Brandon: As I’m reminded every time I sample Two And A Half Men, humor is excruciatingly subjective. Which isn’t my way of saying Unsupervised isn’t funny so much as a gentle caveat. I didn’t find much to laugh at in tonight’s première—though the laughs grow as the series progresses—but that’s just one person’s emotional reaction. The première has a scrappy charm, and it’s not that it’s trying and failing to score laughs. It’s more invested in building its world. It’s not a setup, punchline, smash cut, pop-culture reference kind of sitcom. Unsupervised is a character comedy that’s still establishing its universe.
Our 15-year-old heroes are Joel (a hyperactive, in-the-moment David Hornsby with a skull T-shirt and a blonde buzz cut) and Gary (a surprisingly responsible Justin Long with a martial-arts T-shirt and a frizzy, brown fro), and like much of Unsupervised, their plucky determination recalls MTV’s—nay, David Gordon Green’s—Good Vibes. The title refers to absentee role models, but growing up on their own hasn’t made the protagonists irritating cynics. With nothing to rebel against, it may well have forestalled their adolescent rebellion, so they ride inertia into high school the same polite, obedient beacons of school spirit they were as kids. Only now they want to start getting girls, and if that means they need to start smoking or drinking, they’re not opposed (but not especially eager, either). Their female friend Megan (Kristen Bell) is the extreme. When Joel and Gary ask why she’d hang out with her mom, she responds, “Um, because she’s my best friend!” She’s not enthusiastic like Nasim Pedrad’s Saturday Night Live character Bedelia; it’s clear from Bell’s performance that she’s just so anxious about all the stuff society tells kids to be anxious about (parties, beer, sex) that she clings to her mother and wants to start a chastity club. When her mom, who gets the entrance line of the night, suggests she go to a party at Gary’s house, she says, “Oh that’s a great idea, Mom. Why don’t I just go to a crackhouse and get raped? Mother of the Year, everyone.” Their other friend Darius (Romany Malco) is mostly concerned with getting in with the cool kids, who naturally don’t notice him. Unsupervised doesn’t have a firm handle on its weirder characters yet, but the main foursome are very well drawn.

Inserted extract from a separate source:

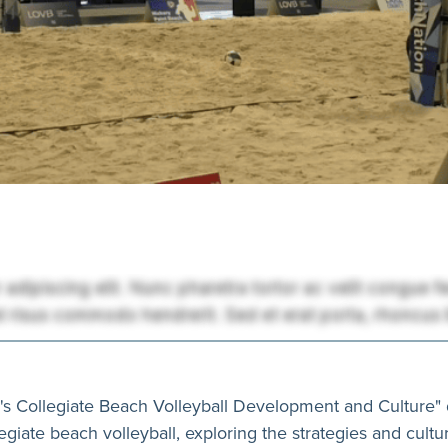
n's Collegiate Beach Volleyball Development and Culture" 
giate beach volleyball, exploring the strategies and cultur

Speaking of which, the animation is nicely detailed. It’s not as caricatured as Matt Groening or Seth MacFarlane, livelier than Mike Judge, or dirtier than Adam Reed (insert punchline here). It opens in a dream sequence—and only Unsupervised would have a fantasy take place on dirty cement in front of a graffiti-strewn brick wall—and later you realize how much brighter and more colorful that was than reality. In the real world, the buildings are dilapidated and the constantly overcast sky suggests the series is set somewhere inside Veena Sud’s head, so the colors are always muted. The universe of Unsupervised is encapsulated in an establishing shot of the school, just as dreary as Joel and Gary’s neighborhood, all discolored brick, litter-strewn pavement, misshapen gray-green foliage, and darkening clouds. It’s a dirty mess, but Joel and Gary don’t know what they’re missing.